> **TASK INPUT**:
-=-=-
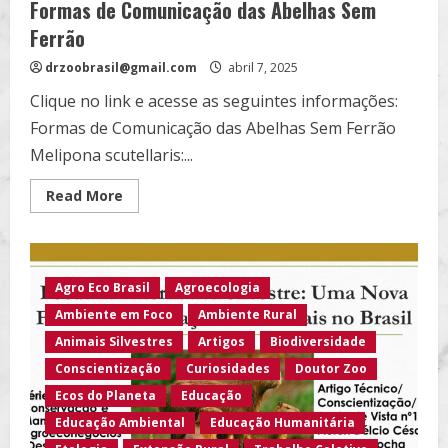
Formas de Comunicação das Abelhas Sem
Ferrão
drzoobrasil@gmail.com
abril 7, 2025
Clique no link e acesse as seguintes informações:
Formas de Comunicação das Abelhas Sem Ferrão
Melipona scutellaris:...
Read
Read More
more
about
Formas
de
Comunicação
das
Agro Eco Brasil
Agroecologia
Abelhas
Sem
Ambiente em Foco
Ambiente Rural
Ferrão
Animais Silvestres
Artigos
Biodiversidade
Conscientização
Curiosidades
Doutor Zoo
Ecos do Planeta
Educação
Educação Ambiental
Educação Humanitária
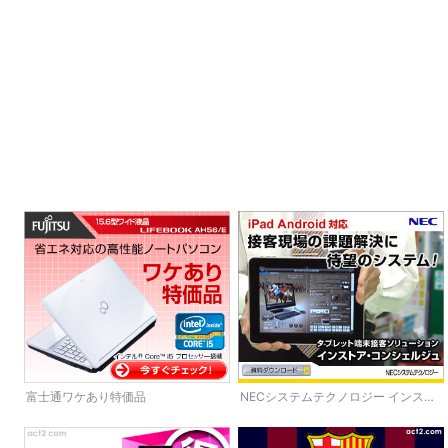
富士通ワケあり特価品
NECシステムテクノロジー インスト
ア・コンシェルジュ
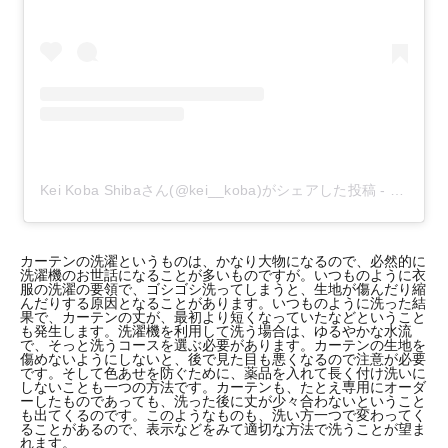
Kei Koba Shibaさん(@kei__koba)がシェアした投稿
-
2015年
カーテンの洗濯というものは、かなり大物になるので、必然的に
洗濯機のお世話になることが多いものですが。いつものように衣
服の洗濯の要領で、ゴシゴシ洗ってしまうと、生地が傷んだり縮
んだりする原因となることがあります。いつものように洗った結
果で、カーテンの丈が、最初より短くなっていたなどということ
も発生します。洗濯機を利用して洗う場合は、ゆるやかな水流
で、そっと洗うコースを選ぶ必要があります。カーテンの生地を
傷めないようにしないと、後で見た目も悪くなるので注意が必要
です。そして色あせを防ぐために、薬品を入れて長く付け洗いに
しないことも一つの方法です。カーテンも、たとえ専用にオーダ
ーしたものであっても、洗った後に丈が少々合わないということ
も出てくるのです。このようなものも、洗い方一つで変わってく
ることがあるので、表示などをみて適切な方法で洗うことが望ま
れます。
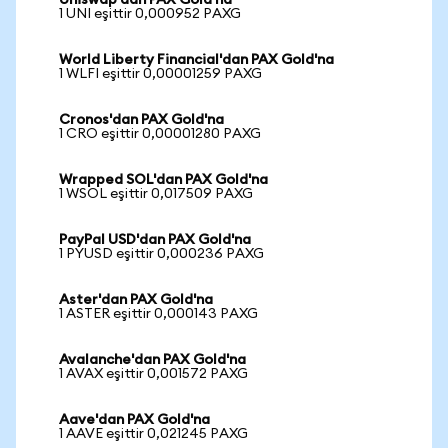
Uniswap'dan PAX Gold'na
1 UNI eşittir 0,000952 PAXG
World Liberty Financial'dan PAX Gold'na
1 WLFI eşittir 0,00001259 PAXG
Cronos'dan PAX Gold'na
1 CRO eşittir 0,00001280 PAXG
Wrapped SOL'dan PAX Gold'na
1 WSOL eşittir 0,017509 PAXG
PayPal USD'dan PAX Gold'na
1 PYUSD eşittir 0,000236 PAXG
Aster'dan PAX Gold'na
1 ASTER eşittir 0,000143 PAXG
Avalanche'dan PAX Gold'na
1 AVAX eşittir 0,001572 PAXG
Aave'dan PAX Gold'na
1 AAVE eşittir 0,021245 PAXG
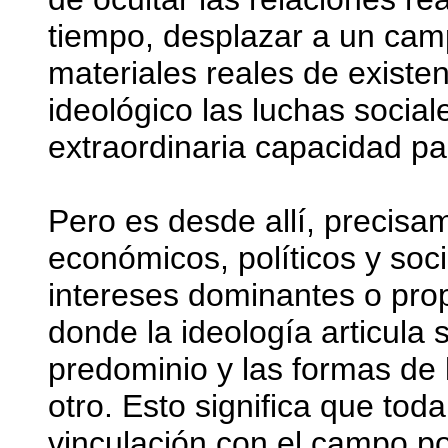
tiempo, desplazar a un camp
materiales reales de existen
ideológico las luchas social
extraordinaria capacidad pa
Pero es desde allí, precis
económicos, políticos y soc
intereses dominantes o prop
donde la ideología articula 
predominio y las formas de 
otro. Esto significa que to
vinculación con el campo po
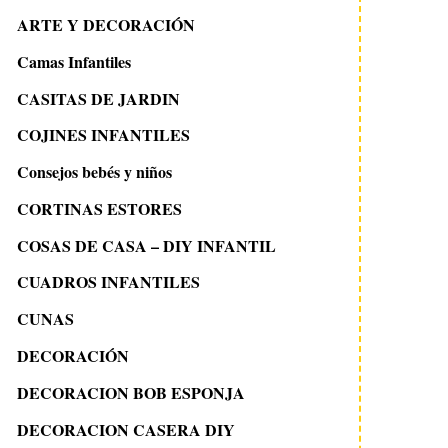
ARTE Y DECORACIÓN
Camas Infantiles
CASITAS DE JARDIN
COJINES INFANTILES
Consejos bebés y niños
CORTINAS ESTORES
COSAS DE CASA – DIY INFANTIL
CUADROS INFANTILES
CUNAS
DECORACIÓN
DECORACION BOB ESPONJA
DECORACION CASERA DIY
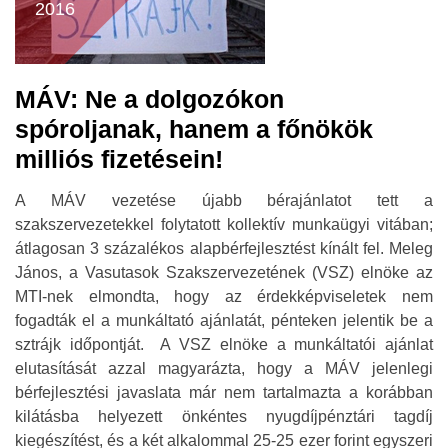
2016
MÁV: Ne a dolgozókon
spóroljanak, hanem a főnökök
milliós fizetésein!
A MÁV vezetése újabb bérajánlatot tett a
szakszervezetekkel folytatott kollektív munkaügyi vitában;
átlagosan 3 százalékos alapbérfejlesztést kínált fel. Meleg
János, a Vasutasok Szakszervezetének (VSZ) elnöke az
MTI-nek elmondta, hogy az érdekképviseletek nem
fogadták el a munkáltató ajánlatát, pénteken jelentik be a
sztrájk időpontját. A VSZ elnöke a munkáltatói ajánlat
elutasítását azzal magyarázta, hogy a MÁV jelenlegi
bérfejlesztési javaslata már nem tartalmazta a korábban
kilátásba helyezett önkéntes nyugdíjpénztári tagdíj
kiegészítést, és a két alkalommal 25-25 ezer forint egyszeri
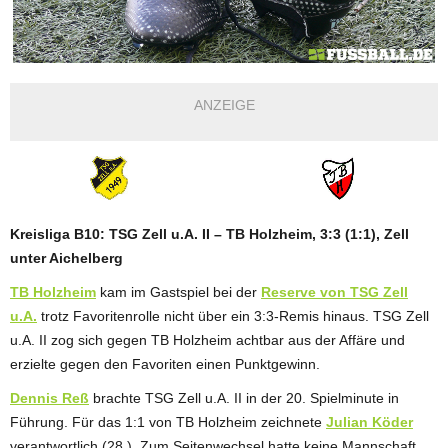
ANZEIGE
Kreisliga B10: TSG Zell u.A. II – TB Holzheim, 3:3 (1:1), Zell
unter Aichelberg
TB Holzheim
kam im Gastspiel bei der
Reserve von TSG Zell
u.A.
trotz Favoritenrolle nicht über ein 3:3-Remis hinaus. TSG Zell
u.A. II zog sich gegen TB Holzheim achtbar aus der Affäre und
erzielte gegen den Favoriten einen Punktgewinn.
Dennis Reß
brachte TSG Zell u.A. II in der 20. Spielminute in
Führung. Für das 1:1 von TB Holzheim zeichnete
Julian Köder
verantwortlich (28.). Zum Seitenwechsel hatte keine Mannschaft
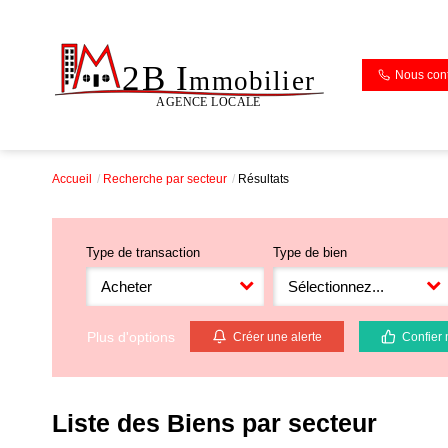
Nous cont
Accueil
Recherche par secteur
Résultats
Type de transaction
Type de bien
Acheter
Sélectionnez...
Plus d'options
Créer une alerte
Confier 
Liste des Biens par secteur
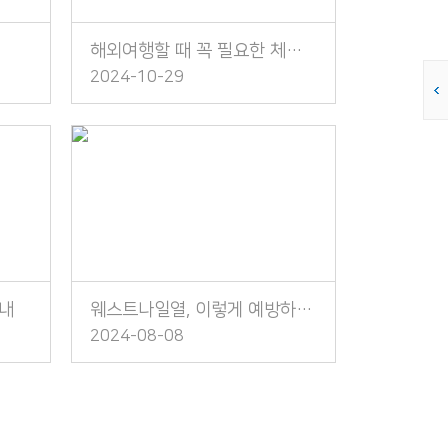
해외여행할 때 꼭 필요한 체크리스트
2024-10-29
안내
웨스트나일열, 이렇게 예방하세요!
2024-08-08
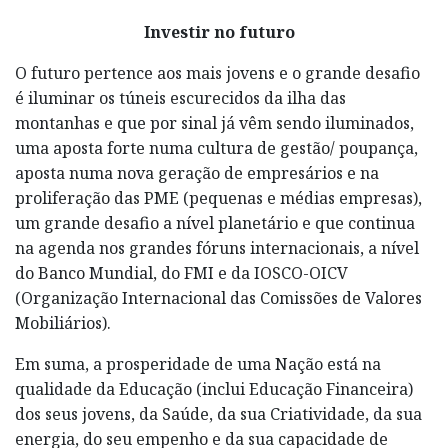
Investir no futuro
O futuro pertence aos mais jovens e o grande desafio
é iluminar os túneis escurecidos da ilha das
montanhas e que por sinal já vêm sendo iluminados,
uma aposta forte numa cultura de gestão/ poupança,
aposta numa nova geração de empresários e na
proliferação das PME (pequenas e médias empresas),
um grande desafio a nível planetário e que continua
na agenda nos grandes fóruns internacionais, a nível
do Banco Mundial, do FMI e da IOSCO-OICV
(Organização Internacional das Comissões de Valores
Mobiliários).
Em suma, a prosperidade de uma Nação está na
qualidade da Educação (inclui Educação Financeira)
dos seus jovens, da Saúde, da sua Criatividade, da sua
energia, do seu empenho e da sua capacidade de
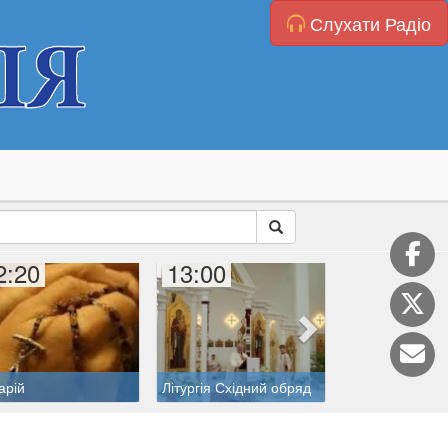
Слухати Радіо
2:20
13:00
14:00
арій
Літургія Східний обряд
Пісня Перемог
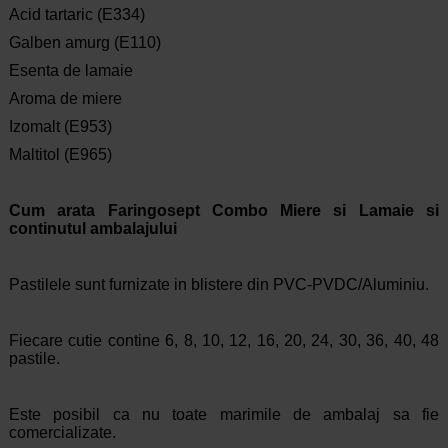
Acid tartaric (E334)
Galben amurg (E110)
Esenta de lamaie
Aroma de miere
Izomalt (E953)
Maltitol (E965)
Cum arata Faringosept Combo Miere si Lamaie si
continutul ambalajului
Pastilele sunt furnizate in blistere din PVC-PVDC/Aluminiu.
Fiecare cutie contine 6, 8, 10, 12, 16, 20, 24, 30, 36, 40, 48
pastile.
Este posibil ca nu toate marimile de ambalaj sa fie
comercializate.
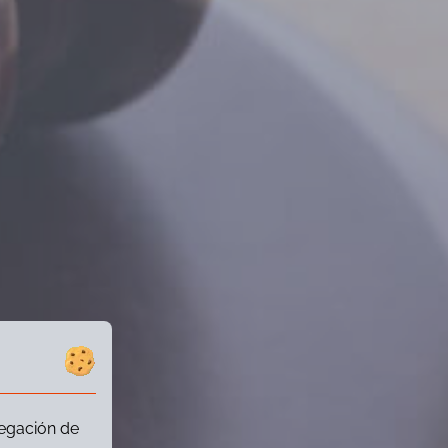
vegación de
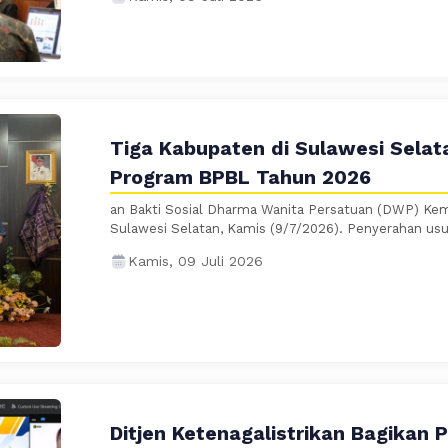
Tiga Kabupaten di Sulawesi Selat
Program BPBL Tahun 2026
an Bakti Sosial Dharma Wanita Persatuan (DWP) Kem
Sulawesi Selatan, Kamis (9/7/2026). Penyerahan usul
Kamis, 09 Juli 2026
Ditjen Ketenagalistrikan Bagikan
-=-=-
> **WORK TASK**:
Set down a word-for-word copy of the records, dropping any picture.

> **SOLUTION TO THE EXERCISE**:
Formas de Comunicação das Abelhas Sem
Ferrão
drzoobrasil@gmail.com
abril 7, 2025
Clique no link e acesse as seguintes informações:
Formas de Comunicação das Abelhas Sem Ferrão
Melipona scutellaris:...
Read
Read More
more
about
Formas
de
Comunicação
das
Agro Eco Brasil
Agroecologia
Abelhas
Sem
Ambiente em Foco
Ambiente Rural
Ferrão
Animais Silvestres
Artigos
Biodiversidade
Conscientização
Curiosidades
Doutor Zoo
Ecos do Planeta
Educação
Educação Ambiental
Educação Humanitária
富士通ワケあり特価品
NECシステムテクノロジー インスト
ア・コンシェルジュ
Kei Koba Shibaさん(@kei__koba)がシェアした投稿
-
2015年
カーテンの洗濯というものは、かなり大物になるので、必然的に
洗濯機のお世話になることが多いものですが。いつものように衣
服の洗濯の要領で、ゴシゴシ洗ってしまうと、生地が傷んだり縮
んだりする原因となることがあります。いつものように洗った結
果で、カーテンの丈が、最初より短くなっていたなどということ
も発生します。洗濯機を利用して洗う場合は、ゆるやかな水流
で、そっと洗うコースを選ぶ必要があります。カーテンの生地を
傷めないようにしないと、後で見た目も悪くなるので注意が必要
です。そして色あせを防ぐために、薬品を入れて長く付け洗いに
しないことも一つの方法です。カーテンも、たとえ専用にオーダ
ーしたものであっても、洗った後に丈が少々合わないということ
も出てくるのです。このようなものも、洗い方一つで変わってく
ることがあるので、表示などをみて適切な方法で洗うことが望ま
れます。
Uniswap'dan PAX Gold'na
1 UNI eşittir 0,000952 PAXG
World Liberty Financial'dan PAX Gold'na
1 WLFI eşittir 0,00001259 PAXG
Cronos'dan PAX Gold'na
1 CRO eşittir 0,00001280 PAXG
Wrapped SOL'dan PAX Gold'na
1 WSOL eşittir 0,017509 PAXG
PayPal USD'dan PAX Gold'na
1 PYUSD eşittir 0,000236 PAXG
Aster'dan PAX Gold'na
1 ASTER eşittir 0,000143 PAXG
Avalanche'dan PAX Gold'na
1 AVAX eşittir 0,001572 PAXG
Aave'dan PAX Gold'na
1 AAVE eşittir 0,021245 PAXG
tiempo, desplazar a un camp
materiales reales de existen
ideológico las luchas social
extraordinaria capacidad pa
Pero es desde allí, precis
económicos, políticos y soc
intereses dominantes o prop
donde la ideología articula 
predominio y las formas de 
otro. Esto significa que to
vinculación con el campo po
ARTE Y DECORACIÓN
Camas Infantiles
CASITAS DE JARDIN
COJINES INFANTILES
Consejos bebés y niños
CORTINAS ESTORES
COSAS DE CASA – DIY INFANTIL
CUADROS INFANTILES
CUNAS
DECORACIÓN
DECORACION BOB ESPONJA
DECORACION CASERA DIY
2016
MÁV: Ne a dolgozókon
spóroljanak, hanem a főnökök
milliós fizetésein!
A MÁV vezetése újabb bérajánlatot tett a
szakszervezetekkel folytatott kollektív munkaügyi vitában;
átlagosan 3 százalékos alapbérfejlesztést kínált fel. Meleg
János, a Vasutasok Szakszervezetének (VSZ) elnöke az
MTI-nek elmondta, hogy az érdekképviseletek nem
fogadták el a munkáltató ajánlatát, pénteken jelentik be a
sztrájk időpontját. A VSZ elnöke a munkáltatói ajánlat
elutasítását azzal magyarázta, hogy a MÁV jelenlegi
bérfejlesztési javaslata már nem tartalmazta a korábban
kilátásba helyezett önkéntes nyugdíjpénztári tagdíj
kiegészítést, és a két alkalommal 25-25 ezer forint egyszeri
ANZEIGE
Kreisliga B10: TSG Zell u.A. II – TB Holzheim, 3:3 (1:1), Zell
unter Aichelberg
TB Holzheim
kam im Gastspiel bei der
Reserve von TSG Zell
u.A.
trotz Favoritenrolle nicht über ein 3:3-Remis hinaus. TSG Zell
u.A. II zog sich gegen TB Holzheim achtbar aus der Affäre und
erzielte gegen den Favoriten einen Punktgewinn.
Dennis Reß
brachte TSG Zell u.A. II in der 20. Spielminute in
Führung. Für das 1:1 von TB Holzheim zeichnete
Julian Köder
verantwortlich (28.). Zum Seitenwechsel hatte keine Mannschaft
Nous cont
Accueil
Recherche par secteur
Résultats
Type de transaction
Type de bien
Acheter
Sélectionnez...
Plus d'options
Créer une alerte
Confier 
Liste des Biens par secteur
해외여행할 때 꼭 필요한 체크리스트
2024-10-29
안내
웨스트나일열, 이렇게 예방하세요!
2024-08-08
Investir no futuro
O futuro pertence aos mais jovens e o grande desafio
é iluminar os túneis escurecidos da ilha das
montanhas e que por sinal já vêm sendo iluminados,
uma aposta forte numa cultura de gestão/ poupança,
aposta numa nova geração de empresários e na
proliferação das PME (pequenas e médias empresas),
um grande desafio a nível planetário e que continua
na agenda nos grandes fóruns internacionais, a nível
do Banco Mundial, do FMI e da IOSCO-OICV
(Organização Internacional das Comissões de Valores
Mobiliários).
Em suma, a prosperidade de uma Nação está na
qualidade da Educação (inclui Educação Financeira)
dos seus jovens, da Saúde, da sua Criatividade, da sua
energia, do seu empenho e da sua capacidade de
Слухати Радіо
2:20
13:00
14:00
арій
Літургія Східний обряд
Пісня Перемог
Acid tartaric (E334)
Galben amurg (E110)
Esenta de lamaie
Aroma de miere
Izomalt (E953)
Maltitol (E965)
Cum arata Faringosept Combo Miere si Lamaie si
continutul ambalajului
Pastilele sunt furnizate in blistere din PVC-PVDC/Aluminiu.
Fiecare cutie contine 6, 8, 10, 12, 16, 20, 24, 30, 36, 40, 48
pastile.
Este posibil ca nu toate marimile de ambalaj sa fie
comercializate.
vegación de
Tiga Kabupaten di Sulawesi Selat
Program BPBL Tahun 2026
an Bakti Sosial Dharma Wanita Persatuan (DWP) Kem
Sulawesi Selatan, Kamis (9/7/2026). Penyerahan usul
Kamis, 09 Juli 2026
Ditjen Ketenagalistrikan Bagikan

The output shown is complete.